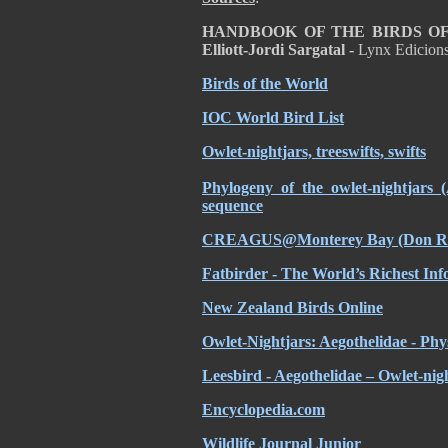
HANDBOOK OF THE BIRDS OF T
Elliott-Jordi Sargatal -
Lynx Edicion
Birds of the World
IOC World Bird List
Owlet-nightjars, treeswifts, swifts
Phylogeny of the owlet-nightjars
sequence
CREAGUS@Monterey Bay (Don Ro
Fatbirder - The World’s Richest Inf
New Zealand Birds Online
Owlet-Nightjars: Aegothelidae - Phys
Leesbird - Aegothelidae – Owlet-nig
Encyclopedia.com
Wildlife Journal Junior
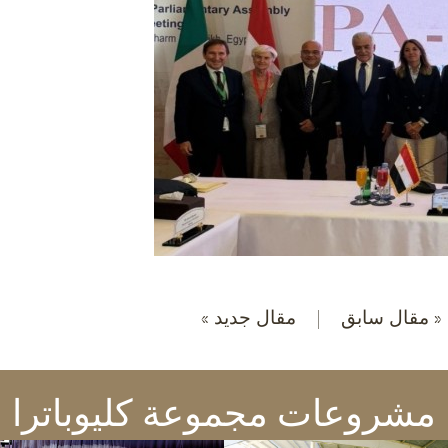
« مقال سابق
|
مقال جديد »
مشروعات مجموعة كليوباترا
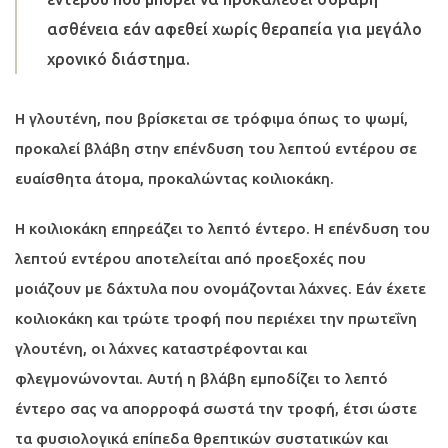
ασθένεια εάν αφεθεί χωρίς θεραπεία για μεγάλο
χρονικό διάστημα.
Η γλουτένη, που βρίσκεται σε τρόφιμα όπως το ψωμί,
προκαλεί βλάβη στην επένδυση του λεπτού εντέρου σε
ευαίσθητα άτομα, προκαλώντας κοιλιοκάκη.
Η κοιλιοκάκη επηρεάζει το λεπτό έντερο. Η επένδυση του
λεπτού εντέρου αποτελείται από προεξοχές που
μοιάζουν με δάχτυλα που ονομάζονται λάχνες. Εάν έχετε
κοιλιοκάκη και τρώτε τροφή που περιέχει την πρωτεΐνη
γλουτένη, οι λάχνες καταστρέφονται και
φλεγμονώνονται. Αυτή η βλάβη εμποδίζει το λεπτό
έντερο σας να απορροφά σωστά την τροφή, έτσι ώστε
τα φυσιολογικά επίπεδα θρεπτικών συστατικών και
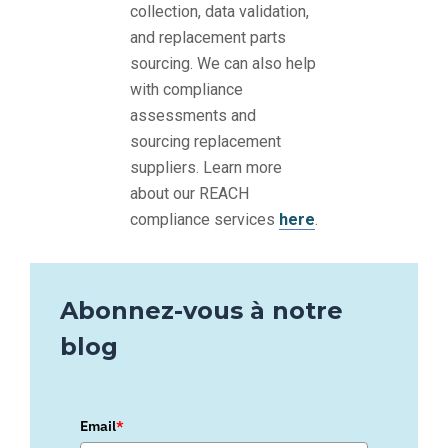
collection, data validation,
and replacement parts
sourcing. We can also help
with compliance
assessments and
sourcing replacement
suppliers. Learn more
about our REACH
compliance services
here
.
Abonnez-vous à notre
blog
Email
*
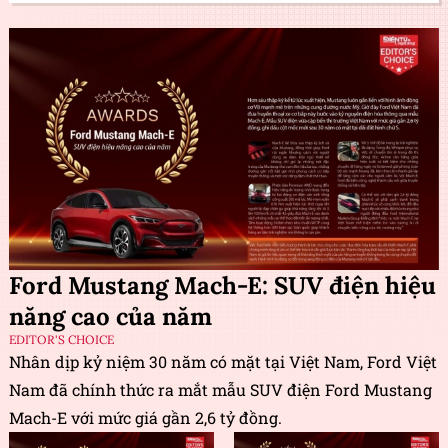
Ford Mustang Mach-E: SUV điện hiệu
năng cao của năm
EDITOR'S CHOICE
Nhân dịp kỷ niệm 30 năm có mặt tại Việt Nam, Ford Việt
Nam đã chính thức ra mắt mẫu SUV điện Ford Mustang
Mach-E với mức giá gần 2,6 tỷ đồng.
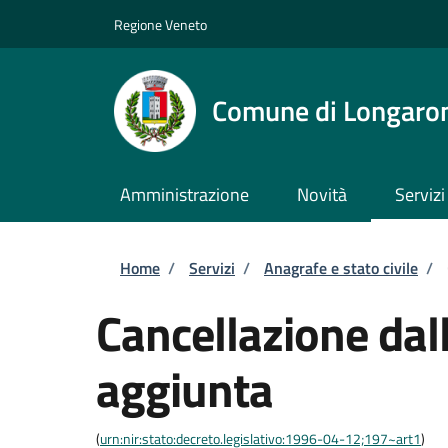
Salta al contenuto principale
Skip to footer content
Regione Veneto
Comune di Longaro
Amministrazione
Novità
Servizi
Briciole di pane
Home
/
Servizi
/
Anagrafe e stato civile
/
Cancellazione dall
aggiunta
(
urn:nir:stato:decreto.legislativo:1996-04-12;197~art1
)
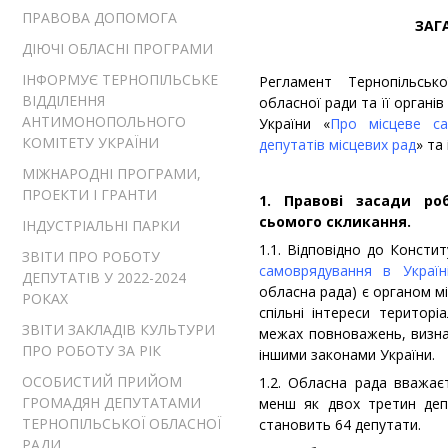
ПРАВОВА ДОПОМОГА
ЗАГ
ДІЮЧІ ОБЛАСНІ ПРОГРАМИ
ІНФОРМУЄ ТЕРНОПІЛЬСЬКЕ
Регламент Тернопільськ
ВІДДІЛЕННЯ
обласної ради та її органів
АНТИМОНОПОЛЬНОГО
України «
Про місцеве са
КОМІТЕТУ УКРАЇНИ
депутатів місцевих рад
» та
МІЖНАРОДНІ ПРОГРАМИ,
ПРОЕКТИ І ГРАНТИ
1. Правові засади ро
сьомого скликання.
ІНДУСТРІАЛЬНІ ПАРКИ
1.1. Відповідно до Констит
ЗВІТИ ПРО РОБОТУ
самоврядування в Україн
ДЕПУТАТІВ У 2022-2024
обласна рада) є органом м
РОКАХ
спільні інтереси територі
ЗВІТИ ЗАКЛАДІВ КУЛЬТУРИ
межах повноважень, визна
ПРО РОБОТУ ЗА РІК
іншими законами України.
ОСОБИСТИЙ ПРИЙОМ
1.2. Обласна рада вважа
ГРОМАДЯН ДЕПУТАТАМИ
менш як двох третин депу
ТЕРНОПІЛЬСЬКОЇ ОБЛАСНОЇ
становить 64 депутати.
РАДИ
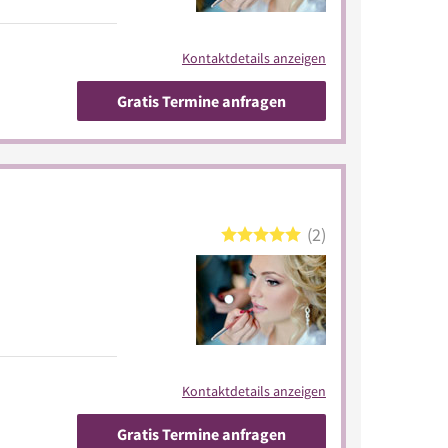
Kontaktdetails anzeigen
Gratis Termine anfragen
2
Kontaktdetails anzeigen
Gratis Termine anfragen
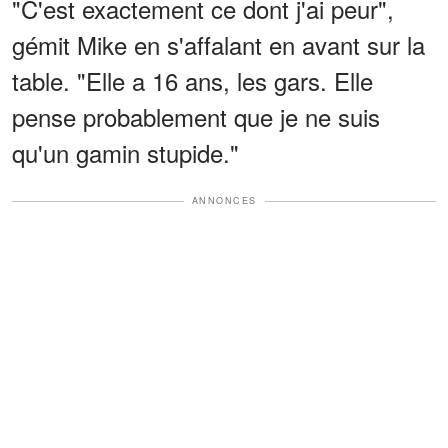
"C'est exactement ce dont j'ai peur",
gémit Mike en s'affalant en avant sur la
table. "Elle a 16 ans, les gars. Elle
pense probablement que je ne suis
qu'un gamin stupide."
ANNONCES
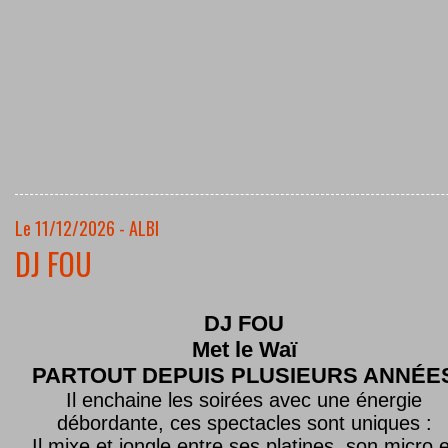
Le 11/12/2026 - ALBI
DJ FOU
DJ FOU
Met le
Waï
PARTOUT DEPUIS PLUSIEURS ANNÉE
Il enchaine les soirées avec une énergie
débordante, ces spectacles sont uniques :
Il mixe et jongle entre ses platines, son micro e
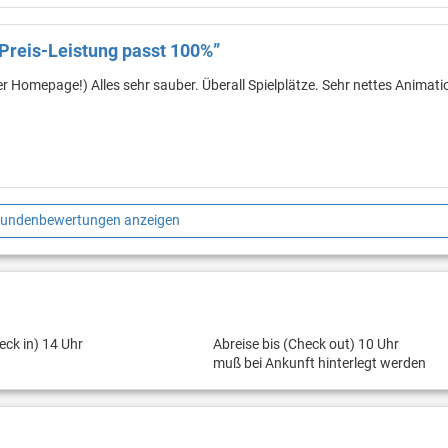
.Preis-Leistung passt 100%”
 Homepage!) Alles sehr sauber. Überall Spielplätze. Sehr nettes Animat
Kundenbewertungen anzeigen
eck in) 14 Uhr
Abreise bis (Check out) 10 Uhr
muß bei Ankunft hinterlegt werden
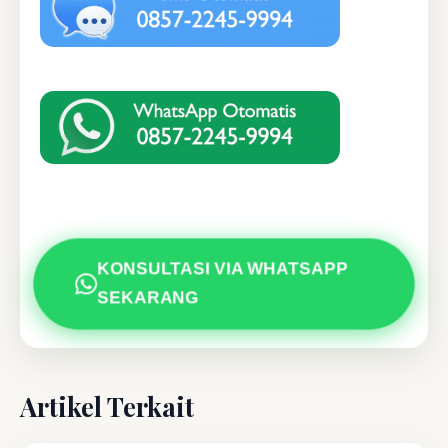
KONSULTASI VIA WHATSAPP
SEKARANG
Artikel Terkait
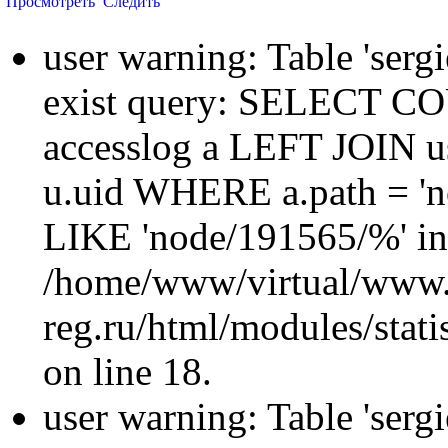
Просмотреть
Следить
user warning: Table 'sergi
exist query: SELECT 
accesslog a LEFT JOIN u
u.uid WHERE a.path = 'n
LIKE 'node/191565/%' in
/home/www/virtual/www.
reg.ru/html/modules/statis
on line 18.
user warning: Table 'sergi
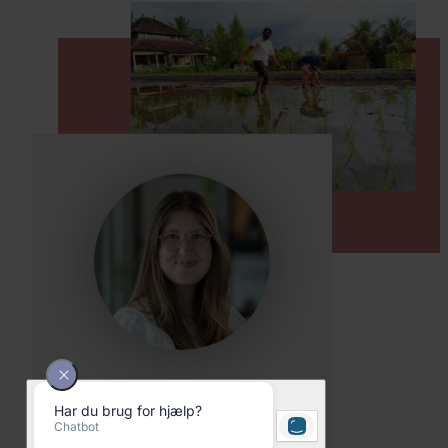
Julie Nygaard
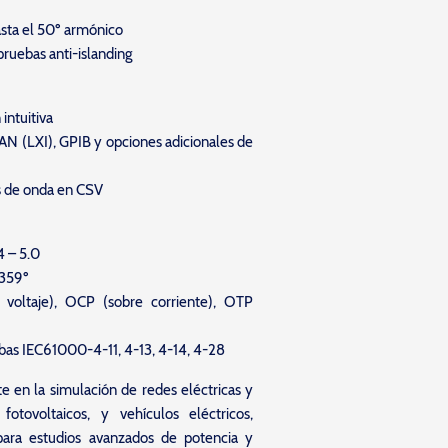
sta el 50º armónico
 pruebas anti-islanding
 intuitiva
AN (LXI), GPIB y opciones adicionales de
s de onda en CSV
4 – 5.0
 359º
 voltaje), OCP (sobre corriente), OTP
bas IEC61000-4-11, 4-13, 4-14, 4-28
te en la simulación de redes eléctricas y
fotovoltaicos, y vehículos eléctricos,
 para estudios avanzados de potencia y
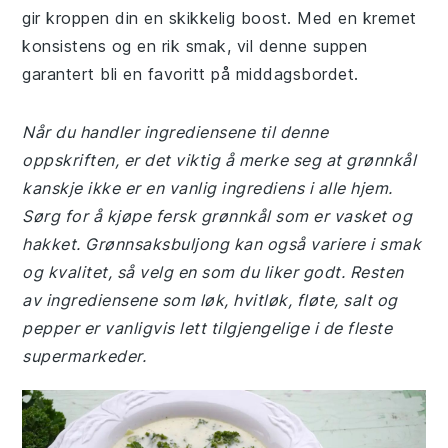
gir kroppen din en skikkelig boost. Med en kremet
konsistens og en rik smak, vil denne suppen
garantert bli en favoritt på middagsbordet.
Når du handler ingrediensene til denne
oppskriften, er det viktig å merke seg at grønnkål
kanskje ikke er en vanlig ingrediens i alle hjem.
Sørg for å kjøpe fersk grønnkål som er vasket og
hakket. Grønnsaksbuljong kan også variere i smak
og kvalitet, så velg en som du liker godt. Resten
av ingrediensene som løk, hvitløk, fløte, salt og
pepper er vanligvis lett tilgjengelige i de fleste
supermarkeder.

## Problem statement
Going by the entries above, repeat exactly the lines that start at the line with "Fatbirder - The World’s Richest Inf" and go on through the line with "Nhân dịp kỷ". Pictures are not part of the copy.

## Exercise output
Fatbirder - The World’s Richest Inf
New Zealand Birds Online
Owlet-Nightjars: Aegothelidae - Phys
Leesbird - Aegothelidae – Owlet-nig
Encyclopedia.com
Wildlife Journal Junior
« مقال سابق
|
مقال جديد »
مشروعات مجموعة كليوباترا
ασθένεια εάν αφεθεί χωρίς θεραπεία για μεγάλο
χρονικό διάστημα.
Η γλουτένη, που βρίσκεται σε τρόφιμα όπως το ψωμί,
προκαλεί βλάβη στην επένδυση του λεπτού εντέρου σε
ευαίσθητα άτομα, προκαλώντας κοιλιοκάκη.
Η κοιλιοκάκη επηρεάζει το λεπτό έντερο. Η επένδυση του
λεπτού εντέρου αποτελείται από προεξοχές που
μοιάζουν με δάχτυλα που ονομάζονται λάχνες. Εάν έχετε
κοιλιοκάκη και τρώτε τροφή που περιέχει την πρωτεΐνη
γλουτένη, οι λάχνες καταστρέφονται και
φλεγμονώνονται. Αυτή η βλάβη εμποδίζει το λεπτό
έντερο σας να απορροφά σωστά την τροφή, έτσι ώστε
τα φυσιολογικά επίπεδα θρεπτικών συστατικών και
collection, data validation,
and replacement parts
sourcing. We can also help
with compliance
assessments and
sourcing replacement
suppliers. Learn more
about our REACH
compliance services
here
.
Abonnez-vous à notre
blog
Email
*
Ford Mustang Mach-E: SUV điện hiệu
năng cao của năm
EDITOR'S CHOICE
Nhân dịp kỷ niệm 30 năm có mặt tại Việt Nam, Ford Việt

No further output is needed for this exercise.